§ To do: Return the lines beginning at the one that contains "Medicaid without income" and running to the end of the records, exactly and with nothing else. Omit pictures.

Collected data
· · · ·
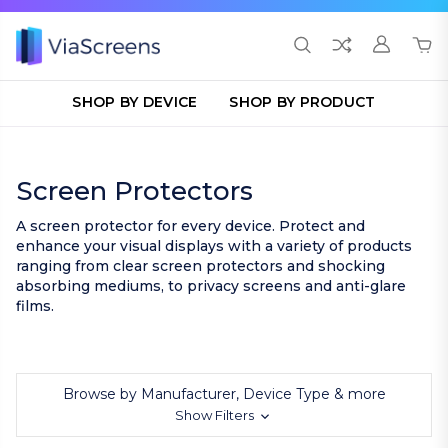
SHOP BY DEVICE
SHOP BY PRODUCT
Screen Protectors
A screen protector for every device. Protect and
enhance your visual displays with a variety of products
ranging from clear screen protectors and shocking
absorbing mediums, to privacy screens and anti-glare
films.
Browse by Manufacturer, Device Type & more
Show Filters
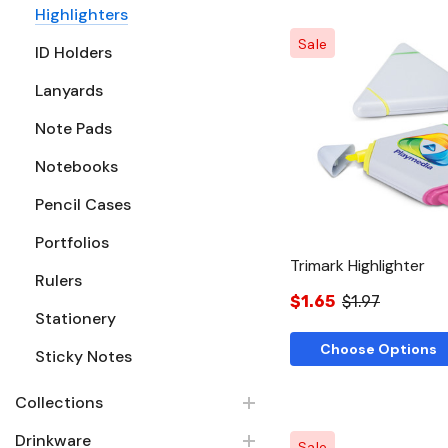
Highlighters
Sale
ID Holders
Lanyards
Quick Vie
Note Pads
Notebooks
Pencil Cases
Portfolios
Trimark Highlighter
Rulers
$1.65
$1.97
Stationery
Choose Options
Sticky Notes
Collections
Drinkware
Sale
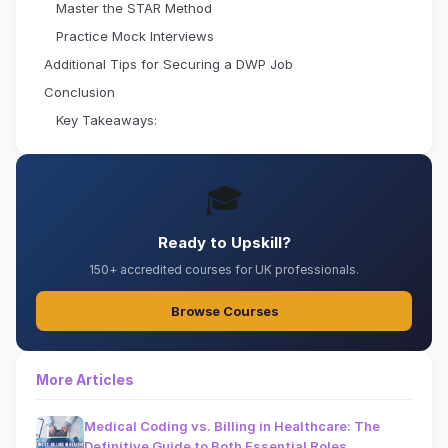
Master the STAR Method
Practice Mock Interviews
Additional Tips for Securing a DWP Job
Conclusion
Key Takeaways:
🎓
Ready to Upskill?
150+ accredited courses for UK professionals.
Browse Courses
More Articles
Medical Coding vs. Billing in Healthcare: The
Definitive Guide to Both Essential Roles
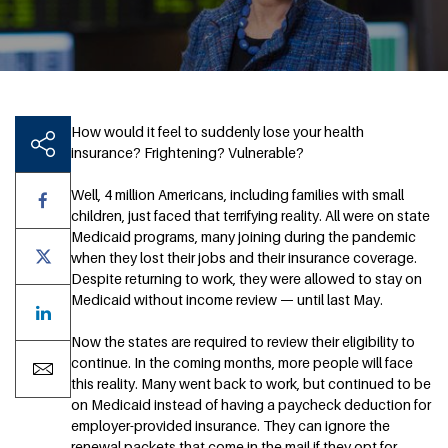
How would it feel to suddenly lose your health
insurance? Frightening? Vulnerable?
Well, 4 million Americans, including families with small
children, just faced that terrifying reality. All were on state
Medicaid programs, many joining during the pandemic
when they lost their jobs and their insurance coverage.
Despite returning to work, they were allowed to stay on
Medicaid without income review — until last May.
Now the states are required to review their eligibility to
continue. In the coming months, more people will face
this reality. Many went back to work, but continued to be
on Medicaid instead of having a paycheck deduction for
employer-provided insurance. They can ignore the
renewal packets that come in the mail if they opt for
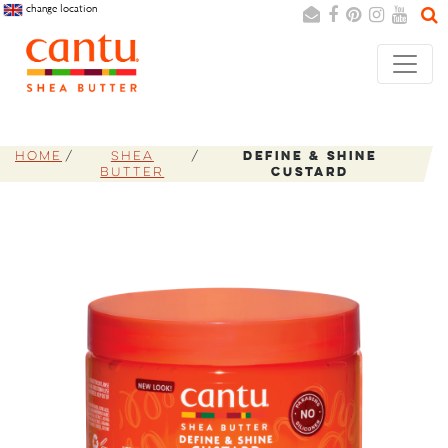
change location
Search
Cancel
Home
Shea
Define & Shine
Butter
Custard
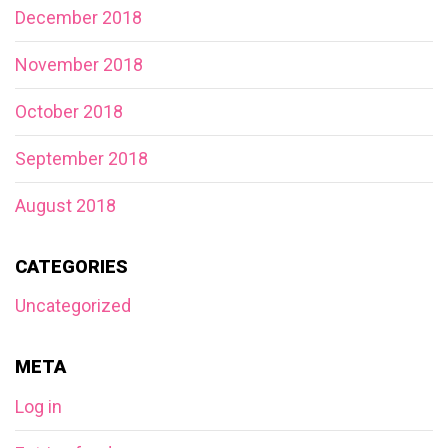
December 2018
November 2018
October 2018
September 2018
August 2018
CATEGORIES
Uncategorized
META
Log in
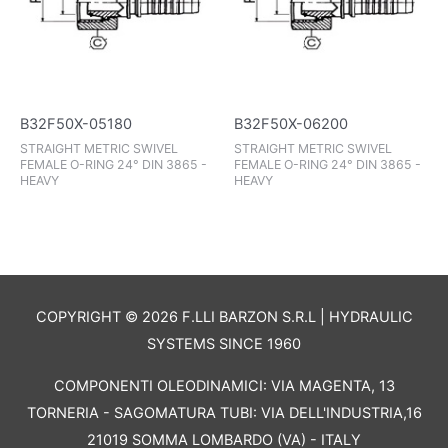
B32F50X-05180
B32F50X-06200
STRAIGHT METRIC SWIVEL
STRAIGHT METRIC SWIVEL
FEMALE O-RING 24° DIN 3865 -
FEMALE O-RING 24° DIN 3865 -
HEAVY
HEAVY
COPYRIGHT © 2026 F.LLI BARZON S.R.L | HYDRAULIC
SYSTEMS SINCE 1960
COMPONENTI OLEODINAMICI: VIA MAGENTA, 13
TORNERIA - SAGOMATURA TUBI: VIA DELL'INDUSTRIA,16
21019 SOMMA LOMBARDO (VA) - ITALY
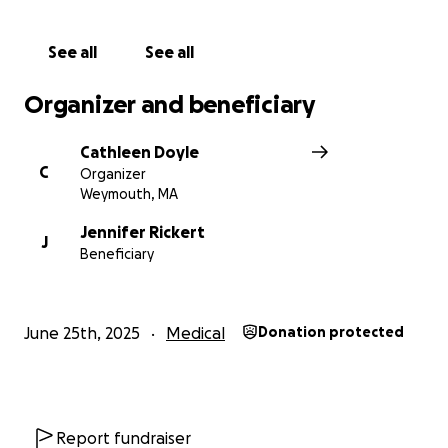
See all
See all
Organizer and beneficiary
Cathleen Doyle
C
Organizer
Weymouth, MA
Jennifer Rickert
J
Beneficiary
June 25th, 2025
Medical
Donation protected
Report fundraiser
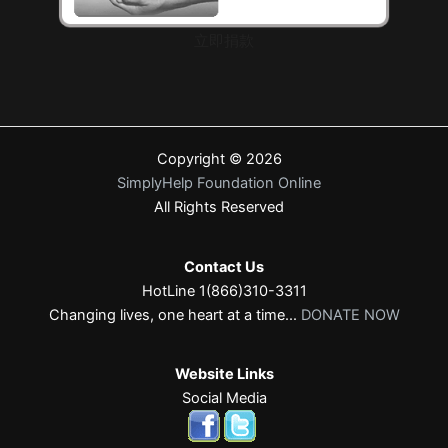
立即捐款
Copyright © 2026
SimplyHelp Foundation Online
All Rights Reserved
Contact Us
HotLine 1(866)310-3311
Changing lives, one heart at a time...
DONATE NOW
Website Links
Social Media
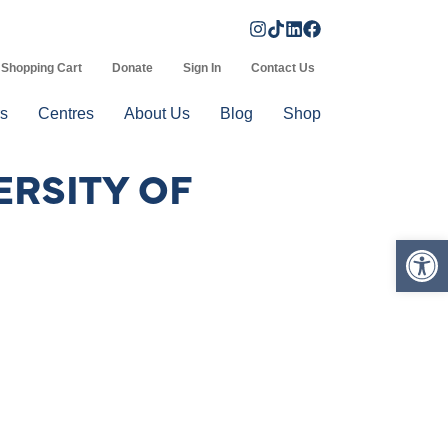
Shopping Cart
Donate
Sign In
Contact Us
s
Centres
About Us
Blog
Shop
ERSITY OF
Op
· · · ·
§ Expected output:
Medicaid without income review — until last May.
Now the states are required to review their eligibility to
continue. In the coming months, more people will face
this reality. Many went back to work, but continued to be
on Medicaid instead of having a paycheck deduction for
employer-provided insurance. They can ignore the
renewal packets that come in the mail if they opt for
change location
Search
Cancel
Home
Shea
Define & Shine
Butter
Custard
December 2018
November 2018
October 2018
September 2018
August 2018
CATEGORIES
Uncategorized
META
Log in
B32F50X-05180
B32F50X-06200
STRAIGHT METRIC SWIVEL
STRAIGHT METRIC SWIVEL
FEMALE O-RING 24° DIN 3865 -
FEMALE O-RING 24° DIN 3865 -
HEAVY
HEAVY
COPYRIGHT © 2026 F.LLI BARZON S.R.L | HYDRAULIC
SYSTEMS SINCE 1960
COMPONENTI OLEODINAMICI: VIA MAGENTA, 13
TORNERIA - SAGOMATURA TUBI: VIA DELL'INDUSTRIA,16
21019 SOMMA LOMBARDO (VA) - ITALY
See all
See all
Organizer and beneficiary
Cathleen Doyle
C
Organizer
Weymouth, MA
Jennifer Rickert
J
Beneficiary
June 25th, 2025
Medical
Donation protected
Report fundraiser
立即捐款
Copyright © 2026
SimplyHelp Foundation Online
All Rights Reserved
Contact Us
HotLine 1(866)310-3311
Changing lives, one heart at a time...
DONATE NOW
Website Links
Social Media
Shopping Cart
Donate
Sign In
Contact Us
s
Centres
About Us
Blog
Shop
ERSITY OF
Op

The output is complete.